Throat clearing is often more of a habit than a necessity. Clearing your throat is a functional response to irritating substances like dust, bacteria, food particles, pollen, etc.
Several structures from your respiratory and digestive system could result in the causes of throat clearing, including the esophagus, larynx, and vocal cords. While clearing your throat, once in a while is normal, excessive or persistent throat clearing can be irritating.
Most people who complain of persistent throat clearing have a disorder called laryngopharyngeal reflux (LPR). It's caused when matter from your stomach — both acidic and nonacidic — travels up to the throat region, causing an uncomfortable sensation that makes you clear your throat.
What exactly happens when you clear your throat?
When you clear your throat, the folds of your vocal cord (two bands of smooth muscle tissue found in the larynx (voice box)), come together in a very forceful way. The glands located above your vocal cords (the esophagus or the food pipe and the trachea or the windpipe) become inflamed and start producing excess mucus trapping the irritants entering the nose. This lubricates your vocal cords.
Excessive production of mucus in your throat can get irritating and increases your tendency to keep clearing your throat. If you keep clearing your throat over and over again, the vocal folds do not have a chance to get back to their normal state and your vocal cords are at risk of injury.

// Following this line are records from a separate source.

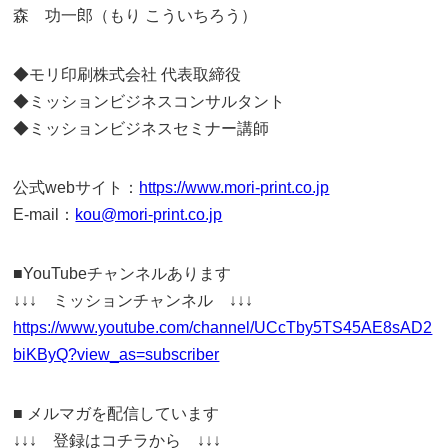
森 功一郎（もり こういちろう）
◆モリ印刷株式会社 代表取締役
◆ミッションビジネスコンサルタント
◆ミッションビジネスセミナー講師
公式webサイト：
https://www.mori-print.co.jp
E-mail：
kou@mori-print.co.jp
■YouTubeチャンネルあります
↓↓↓ ミッションチャンネル ↓↓↓
https://www.youtube.com/channel/UCcTby5TS45AE8sAD2
biKByQ?view_as=subscriber
■ メルマガを配信しています
↓↓↓ 登録はコチラから ↓↓↓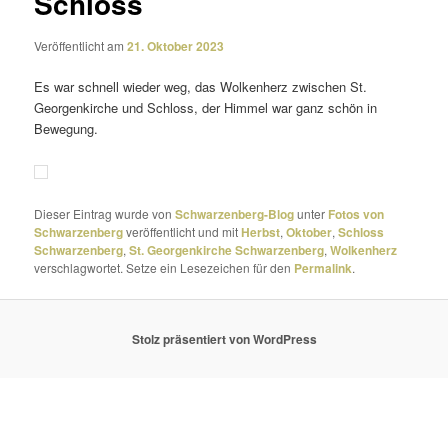
Schloss
Veröffentlicht am
21. Oktober 2023
Es war schnell wieder weg, das Wolkenherz zwischen St.
Georgenkirche und Schloss, der Himmel war ganz schön in
Bewegung.
Dieser Eintrag wurde von
Schwarzenberg-Blog
unter
Fotos von
Schwarzenberg
veröffentlicht und mit
Herbst
,
Oktober
,
Schloss
Schwarzenberg
,
St. Georgenkirche Schwarzenberg
,
Wolkenherz
verschlagwortet. Setze ein Lesezeichen für den
Permalink
.
Stolz präsentiert von WordPress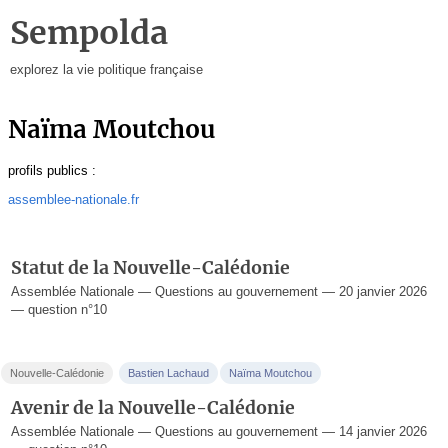
Sempolda
explorez la vie politique française
Naïma Moutchou
profils publics :
assemblee-nationale.fr
Statut de la Nouvelle-Calédonie
Assemblée Nationale — Questions au gouvernement — 20 janvier 2026
— question n°10
Nouvelle-Calédonie
Bastien Lachaud
Naïma Moutchou
Avenir de la Nouvelle-Calédonie
Assemblée Nationale — Questions au gouvernement — 14 janvier 2026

Symptoms accompanied with throat clearing
Common symptoms that are accompanied with throat clearing include hoarseness/heaviness in your voice, loud or noisy breathing, sore throat, nasal congestion (due to excess mucus build-up), running nose, cough, bad breath, and a feeling of drainage in the back of your nose (known as a postnasal drip).
What could be causing this?
1. Respiratory Causes (related to your respiratory system that includes your airways, lungs, and other organs and tissues that help you breathe)

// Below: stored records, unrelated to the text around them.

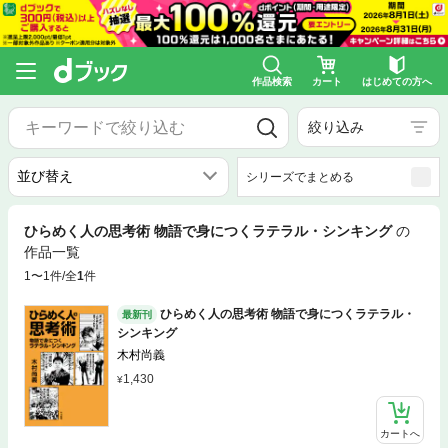
作品検索
カート
はじめての方へ
絞り込み
シリーズでまとめる
ひらめく人の思考術 物語で身につくラテラル・シンキング
の
作品一覧
1〜1件/全
1
件
ひらめく人の思考術 物語で身につくラテラル・
最新刊
シンキング
木村尚義
1,430
カートへ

a) Throat Allergies: Environmental pollution, bad air quality, eating spicy and oily food, pollen or mould, smoking, etc., are some of the commonest causes of a throat allergy. When you have such an allergy, the membranes lining your throat produce excessive mucus to get rid of/flush out the allergen, leading to the constant clearing of your throat.
The best way to prevent falling prey to this is to use allergen avoidance techniques, especially using an effective face mask when you are out in polluted areas or during seasons such as the spring when quantities of dust and pollen are high in the air.

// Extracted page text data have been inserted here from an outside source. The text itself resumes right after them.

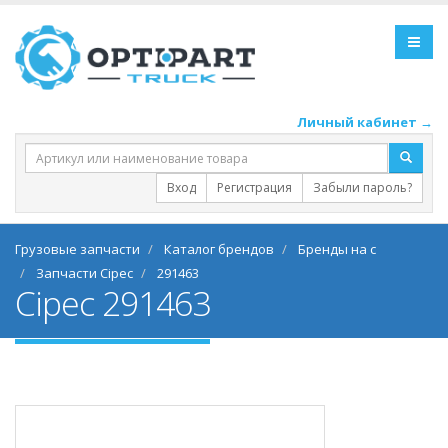
Личный кабинет →
Вход
Регистрация
Забыли пароль?
Грузовые запчасти
Каталог брендов
Бренды на c
Запчасти Cipec
291463
Cipec 291463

b) Postnasal Drip: If you suffer from frequent sinusitis (infection of your sinuses), allergic rhinitis (also known as hay fever is a type of inflammation in the nose), or have enlarged adenoids (patches of tissue that are high up in your throat, just behind the nose), you will have a postnasal drip (PND).
PND is an annoying mucous discharge that slides down to the back of the throat and causes constant irritation and a desire to clear your throat. If you have any of the above-mentioned allergies, it is important to take medication for the primary condition.
2. Gastrointestinal Causes (related to your digestive system that includes your mouth, esophagus, stomach, small intestine, large intestine, and anus)
a) Acid Reflux: Laryngopharyngeal Reflux (LPR) is a condition in which acid that is made in your stomach travels up the esophagus and gets to the throat. While this happens, food particles and stomach acid can end up in your larynx and vocal cords. This results in irritation, resulting in frequent throat clearing.
The primary symptoms of LPR may be dryness of the throat, a choking sensation, or a constant desire to clear your throat. Proper medication, apart from avoiding a heavy meal late at night, will help avoid the triggers for LPR.
b) Swallowing Disorders: Difficulty in swallowing food, due to structural abnormalities of the esophagus can cause food particles to be trapped in your esophagus. This results in bad breath, coughing, and irritation in the throat, leading to excessive throat clearing.
3. Other Reasons
a) Medication: A large number of common medicines can cause throat itching/irritation or a chronic dry cough. Medicines like ACE inhibitors (Angiotensin Converting Enzyme inhibitors), given for high blood pressure (hypertension), often cause itchiness and irritation of the throat as a side-effect.
b) Habit: You may develop a habitual throat clearing due to the perception of an irritating sensation in your throat, even though there is nothing causing throat irritation.
When can throat clearing become serious?
If you notice blood in your oral discharge, or if symptoms are persistent for a long time, you must consult your ENT specialist for an examination. If you smoke regularly, then throat clearing can pose a serious threat to your health and it is advisable to quit smoking and seek proper consultation immediately.
Disclaimer: This article is written by the Practitioner for informational and educational purposes only. The content presented on this page should not be considered as a substitute for medical expertise. Please "DO NOT SELF-MEDICATE" and seek professional help regarding any health conditions or concerns. Practo will not be responsible for any act or omission arising from the interpretation of the content present on this page.